Enflasyonda çok yavaş ve karmaşık bir düşüş süreci yaşanacağını belirten, “Tek haneli enflasyonu 2027 sonuna kadar görmüyoruz” diyen Gill, bunun üç yıl uzakta olduğunu ve dünyanın komplike bir yer olduğunu hatırlatmış. Türkiye’de 2025 başına kadar faiz oranlarında indirim beklemediklerini kaydeden S-P yetkilisi Mısır örneğini vererek, paranın 2025’de hızla ülkeye terk edebileceğini kaydetmiş. Gill, “Bence bu para gidecek. Bu yüzden Türkiye kalıcı ve doğrudan yatırımı çekmeli ve sermayeyi yeniden temel alarak inşa etmeli. Türkiye’nin avantajlarına yatırım yapılmalı. Genç bir nüfusa sahip, dirençli bir ekonomi. AB ile özel bir gümrük anlaşması var. Dolayısıyla Türkiye’ye daha fazla doğrudan yatırım yapılmasını görmek güzel olurdu” şeklinde konuşmuş.

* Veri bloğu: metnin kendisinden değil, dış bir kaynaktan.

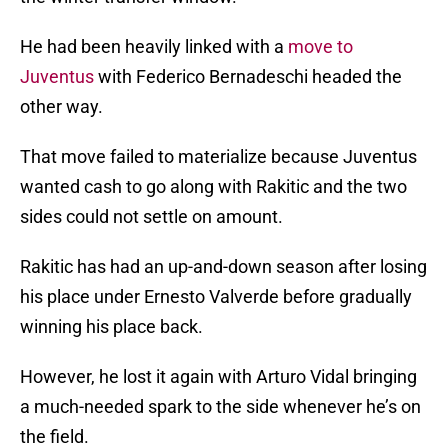
He had been heavily linked with a
move to
Juventus
with Federico Bernadeschi headed the
other way.
That move failed to materialize because Juventus
wanted cash to go along with Rakitic and the two
sides could not settle on amount.
Rakitic has had an up-and-down season after losing
his place under Ernesto Valverde before gradually
winning his place back.
However, he lost it again with Arturo Vidal bringing
a much-needed spark to the side whenever he’s on
the field.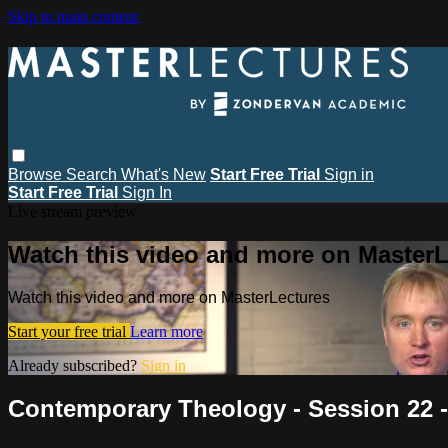
Skip to main content
Browse
Search
What's New
Start Free Trial
Sign in
Start Free Trial
Sign In
Live stream preview
Watch this video and more on MasterL
Watch this video and more on MasterLectures
Start your free trial
Learn more
Already subscribed?
Sign in
Contemporary Theology - Session 22 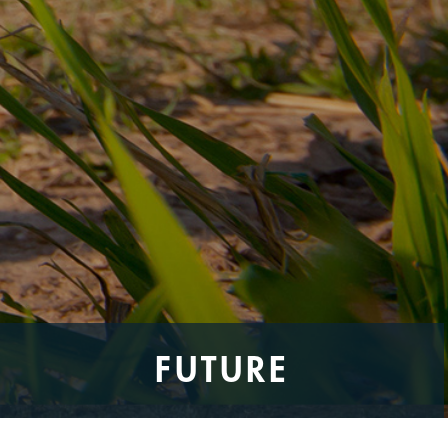
FUTURE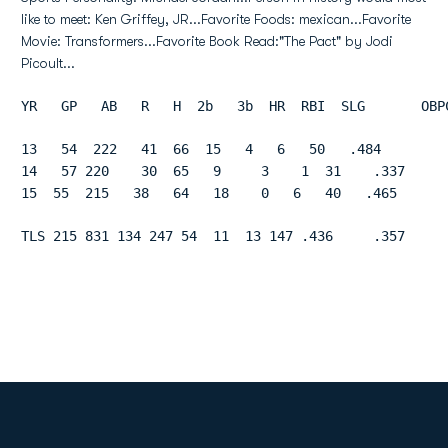
like to meet: Ken Griffey, JR...Favorite Foods: mexican...Favorite
Movie: Transformers...Favorite Book Read:"The Pact" by Jodi
Picoult...
YR   GP   AB   R   H  2b   3b  HR  RBI  SLG       OBP
13   54  222   41  66  15   4   6   50   .484        
14   57 220    30  65   9     3    1  31    .337     
15  55  215   38   64   18    0   6   40   .465      
TLS 215 831 134 247 54  11  13 147 .436     .357     
Opens in a new window
Opens in a new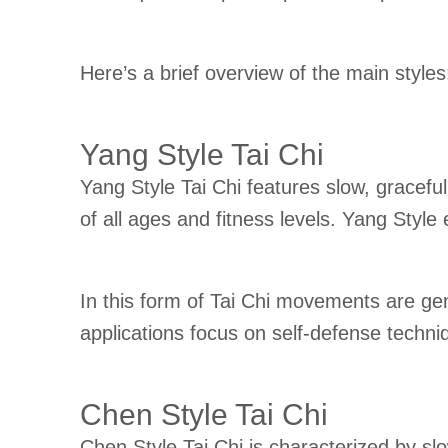
Here’s a brief overview of the main styles
Yang Style Tai Chi
Yang Style Tai Chi features slow, gracefu
of all ages and fitness levels. Yang Style
In this form of Tai Chi movements are gene
applications focus on self-defense techniq
Chen Style Tai Chi
Chen Style Tai Chi is characterized by sl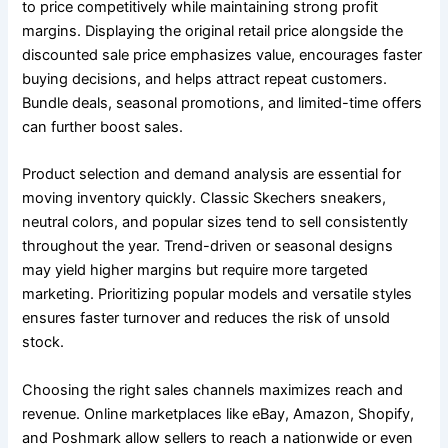
to price competitively while maintaining strong profit
margins. Displaying the original retail price alongside the
discounted sale price emphasizes value, encourages faster
buying decisions, and helps attract repeat customers.
Bundle deals, seasonal promotions, and limited-time offers
can further boost sales.
Product selection and demand analysis are essential for
moving inventory quickly. Classic Skechers sneakers,
neutral colors, and popular sizes tend to sell consistently
throughout the year. Trend-driven or seasonal designs
may yield higher margins but require more targeted
marketing. Prioritizing popular models and versatile styles
ensures faster turnover and reduces the risk of unsold
stock.
Choosing the right sales channels maximizes reach and
revenue. Online marketplaces like eBay, Amazon, Shopify,
and Poshmark allow sellers to reach a nationwide or even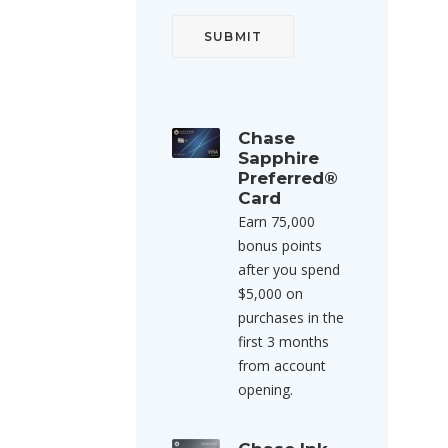
Chase
Sapphire
Preferred®
Card
Earn 75,000
bonus points
after you spend
$5,000 on
purchases in the
first 3 months
from account
opening.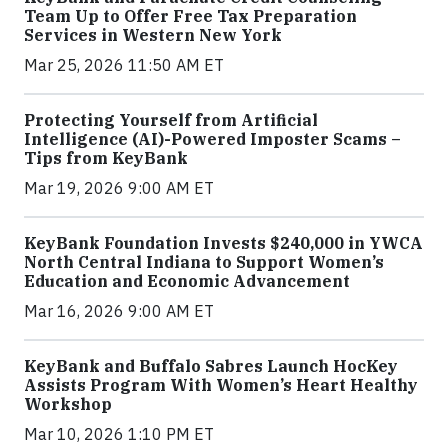
Team Up to Offer Free Tax Preparation
Services in Western New York
Mar 25, 2026 11:50 AM ET
Protecting Yourself from Artificial
Intelligence (AI)-Powered Imposter Scams –
Tips from KeyBank
Mar 19, 2026 9:00 AM ET
KeyBank Foundation Invests $240,000 in YWCA
North Central Indiana to Support Women’s
Education and Economic Advancement
Mar 16, 2026 9:00 AM ET
KeyBank and Buffalo Sabres Launch HocKey
Assists Program With Women’s Heart Healthy
Workshop
Mar 10, 2026 1:10 PM ET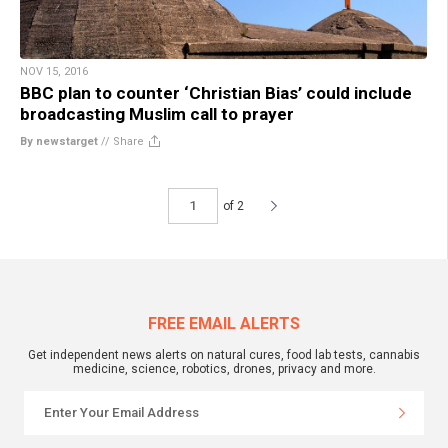
NOV 15, 2016
BBC plan to counter ‘Christian Bias’ could include
broadcasting Muslim call to prayer
By newstarget
//
Share
of 2
FREE EMAIL ALERTS
Get independent news alerts on natural cures, food lab tests, cannabis
medicine, science, robotics, drones, privacy and more.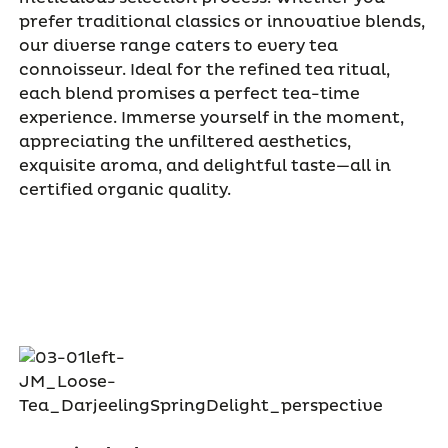
prefer traditional classics or innovative blends,
our diverse range caters to every tea
connoisseur. Ideal for the refined tea ritual,
each blend promises a perfect tea-time
experience. Immerse yourself in the moment,
appreciating the unfiltered aesthetics,
exquisite aroma, and delightful taste—all in
certified organic quality.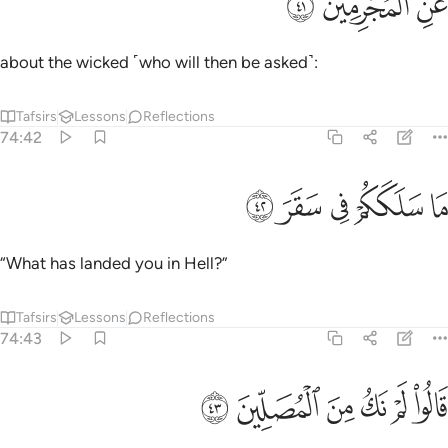
ﳞ
ﳝ
ﳜ
عَنِ ٱلْمُجْرِمِينَ ٤
about the wicked ˹who will then be asked˺:
Tafsirs
Lessons
Reflections
74:42
ﳣ
ﳢ
ما سلككم في سقر ٤
ﳡ
ﳠ
ﳟ
مَا سَلَكَكُمْ فِى سَقَرَ ٤
“What has landed you in Hell?”
Tafsirs
Lessons
Reflections
74:43
ﳩ
ﳨ
قالوا لم نك من المصلين ٤
ﳧ
ﳦ
ﳥ
ﳤ
قَالُوا۟ لَمْ نَكُ مِنَ ٱلْمُصَلِّينَ ٤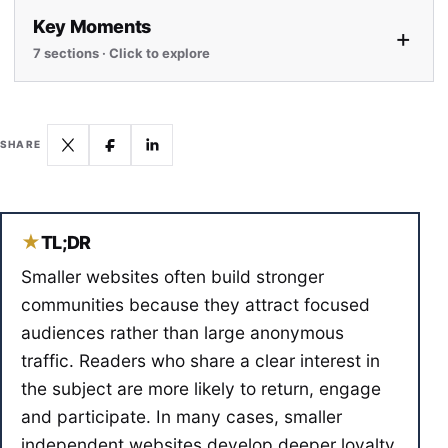
Key Moments
+
7 sections · Click to explore
SHARE
★
TL;DR
Smaller websites often build stronger
communities because they attract focused
audiences rather than large anonymous
traffic. Readers who share a clear interest in
the subject are more likely to return, engage
and participate. In many cases, smaller
independent websites develop deeper loyalty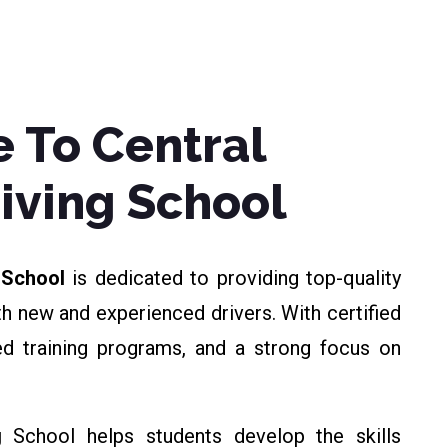
 To Central
riving School
g School
is dedicated to providing top-quality
th new and experienced drivers. With certified
zed training programs, and a strong focus on
g
School helps students develop the skills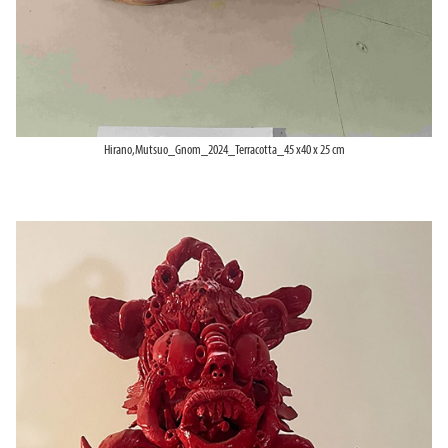
Hirano,Mutsuo_Gnom_2024_Terracotta_45 x40 x 25 cm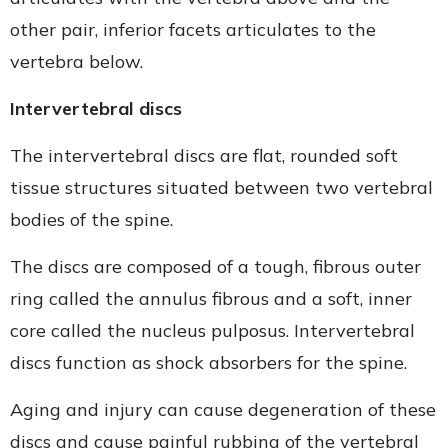
other pair, inferior facets articulates to the
vertebra below.
Intervertebral discs
The intervertebral discs are flat, rounded soft
tissue structures situated between two vertebral
bodies of the spine.
The discs are composed of a tough, fibrous outer
ring called the annulus fibrous and a soft, inner
core called the nucleus pulposus. Intervertebral
discs function as shock absorbers for the spine.
Aging and injury can cause degeneration of these
discs and cause painful rubbing of the vertebral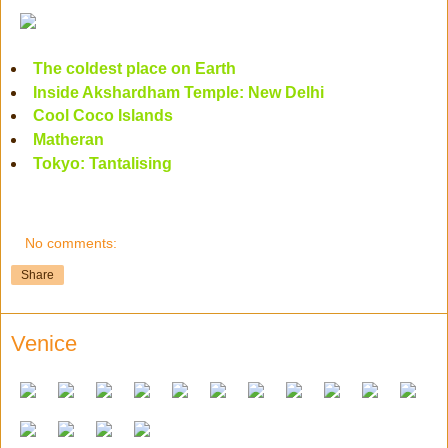
The coldest place on Earth
Inside Akshardham Temple: New Delhi
Cool Coco Islands
Matheran
Tokyo: Tantalising
No comments:
Share
Venice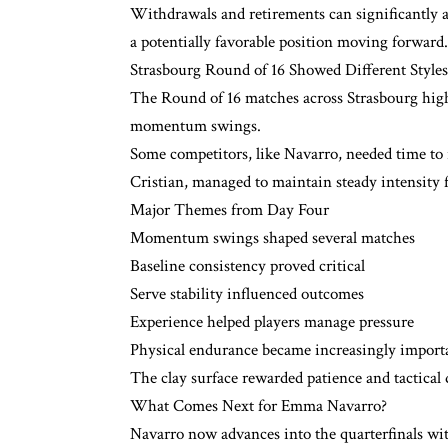
Withdrawals and retirements can significantly 
a potentially favorable position moving forward.
Strasbourg Round of 16 Showed Different Style
The Round of 16 matches across Strasbourg high
momentum swings.
Some competitors, like Navarro, needed time to re
Cristian, managed to maintain steady intensity f
Major Themes from Day Four
Momentum swings shaped several matches
Baseline consistency proved critical
Serve stability influenced outcomes
Experience helped players manage pressure
Physical endurance became increasingly import
The clay surface rewarded patience and tactical 
What Comes Next for Emma Navarro?
Navarro now advances into the quarterfinals w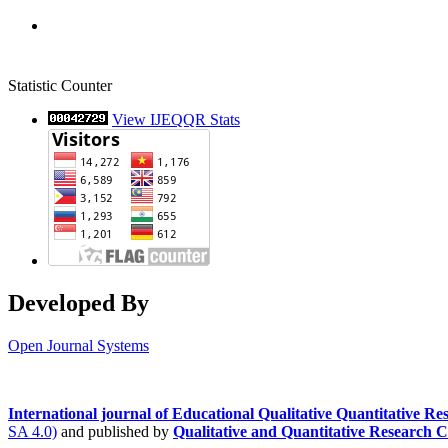
Statistic Counter
View IJEQQR Stats
Developed By
Open Journal Systems
International journal of Educational Qualitative Quantitative 
SA 4.0)
and published by
Qualitative and Quantitative Research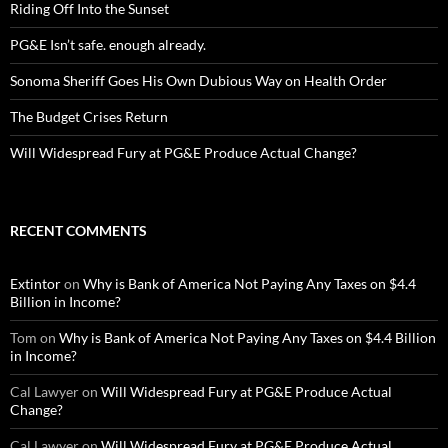
Riding Off Into the Sunset
PG&E Isn’t safe. enough already.
Sonoma Sheriff Goes His Own Dubious Way on Health Order
The Budget Crises Return
Will Widespread Fury at PG&E Produce Actual Change?
RECENT COMMENTS
Extintor
on
Why is Bank of America Not Paying Any Taxes on $4.4
Billion in Income?
Tom
on
Why is Bank of America Not Paying Any Taxes on $4.4 Billion
in Income?
Cal Lawyer
on
Will Widespread Fury at PG&E Produce Actual
Change?
Cal Lawyer
on
Will Widespread Fury at PG&E Produce Actual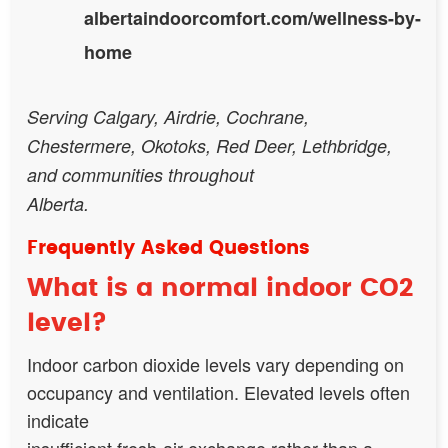
albertaindoorcomfort.com/wellness-by-
home
Serving Calgary, Airdrie, Cochrane,
Chestermere, Okotoks, Red Deer, Lethbridge,
and communities throughout
Alberta.
Frequently Asked Questions
What is a normal indoor CO2
level?
Indoor carbon dioxide levels vary depending on
occupancy and ventilation. Elevated levels often
indicate
insufficient fresh-air exchange rather than a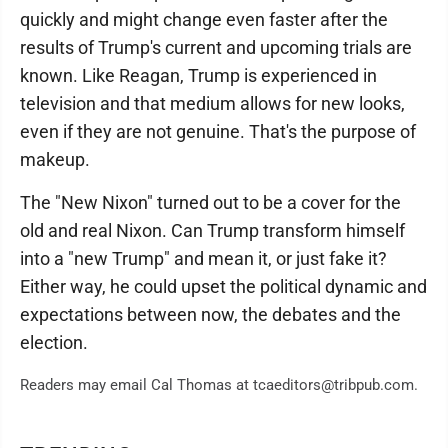
quickly and might change even faster after the
results of Trump's current and upcoming trials are
known. Like Reagan, Trump is experienced in
television and that medium allows for new looks,
even if they are not genuine. That's the purpose of
makeup.
The "New Nixon" turned out to be a cover for the
old and real Nixon. Can Trump transform himself
into a "new Trump" and mean it, or just fake it?
Either way, he could upset the political dynamic and
expectations between now, the debates and the
election.
Readers may email Cal Thomas at tcaeditors@tribpub.com.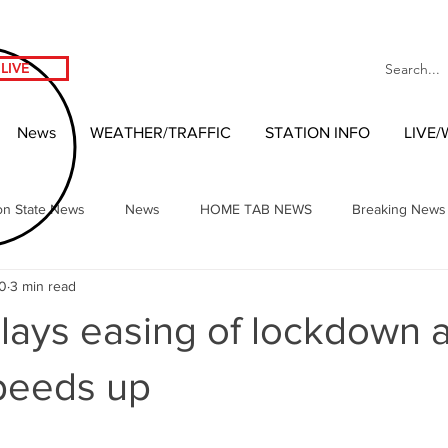
LIVE
News
WEATHER/TRAFFIC
STATION INFO
LIVE
on State News
News
HOME TAB NEWS
Breaking News
20
3 min read
Local Headlines
Our NW Vibes Headlines
National News
elays easing of lockdown a
nment
West Coast Entertainment
Local 2020 Race
Wash
peeds up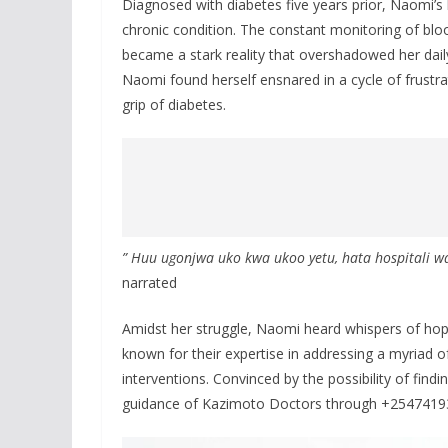
Diagnosed with diabetes five years prior, Naomi’s li
chronic condition. The constant monitoring of bloo
became a stark reality that overshadowed her dail
Naomi found herself ensnared in a cycle of frustra
grip of diabetes.
” Huu ugonjwa uko kwa ukoo yetu, hata hospitali wa
narrated
Amidst her struggle, Naomi heard whispers of hop
known for their expertise in addressing a myriad o
interventions. Convinced by the possibility of find
guidance of Kazimoto Doctors through +254741930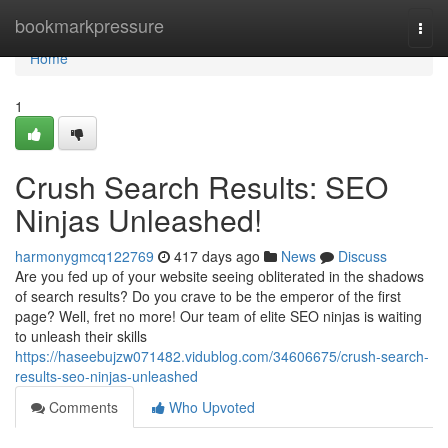
Home
bookmarkpressure
Togg
navi
Home
1
Crush Search Results: SEO
Ninjas Unleashed!
harmonygmcq122769
417 days ago
News
Discuss
Are you fed up of your website seeing obliterated in the shadows
of search results? Do you crave to be the emperor of the first
page? Well, fret no more! Our team of elite SEO ninjas is waiting
to unleash their skills
https://haseebujzw071482.vidublog.com/34606675/crush-search-
results-seo-ninjas-unleashed
Comments
Who Upvoted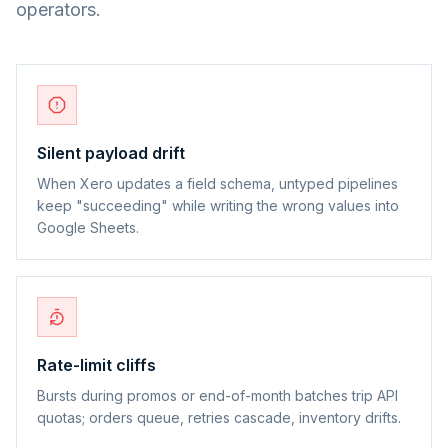
operators.
Silent payload drift
When Xero updates a field schema, untyped pipelines
keep "succeeding" while writing the wrong values into
Google Sheets.
Rate-limit cliffs
Bursts during promos or end-of-month batches trip API
quotas; orders queue, retries cascade, inventory drifts.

“Fazla giriş var artık swap limitleri açılmasın” eleştirisi yapılırken Bakan Şimşek, “uzun vadeli limitler artabilir” diyerek açık kapı bırakmıştı. Geçenlerde de eleştiriler için, yararlandıklarını ama bardağın sürekli boş tarafına bakıldığından yakınmıştı. Şimşek belki şimdi daha iyi görüyor olabilir; bazı iktisatçılar ve gazeteciler, bu işin zorluğunu biliyor ve programın daha rasyonel yürümesi için, düşündükleri önerileri sunuyorlar. Şimdi görülüyor ki; belki Şimşek’in de kızdığı bu öneri ve analizler, S & P yetkilisi tarafından açıkça dile getiriliyor. Carry trade eleştirilerine “aslında gelen paranın üçte biri” diyerek küçümsemeye çalışmasını hatırlar. Swap limitlerinin bu ortamda açılmaması, TL’ye dönüş için mevduat faizlerinin yüksek tutulması gerektiği konusundaki ısrarların, sürekli olarak “sıcak para geçici asıl doğrudan yatırım gerekiyor” denilmesinin, aslında enflasyonla mücadele ve programın sağlıklı yürümesi için dile getirildiğini, umarım artık daha iyi anlıyordur.
Bakan Şimşek’in Türkiye’deki yoksulluğun ne kadar arttığını görerek, artık enflasyonla mücadelenin sadece dar gelirli kesimlere yüklenmek yerine, varlıklı kesimlerin vergilendirilmesiyle daha rasyonel hale geleceğini görmesini de bekliyoruz. Geniş toplumsal kesimlerin haklı olarak büyüyen tepkileri, programın başarılı olmasını da engelleyebilir. Ayrıca bu tepkiler üzerine hala Cumhurbaşkanı’nın geri dönme riskinin büyük olduğu da açık.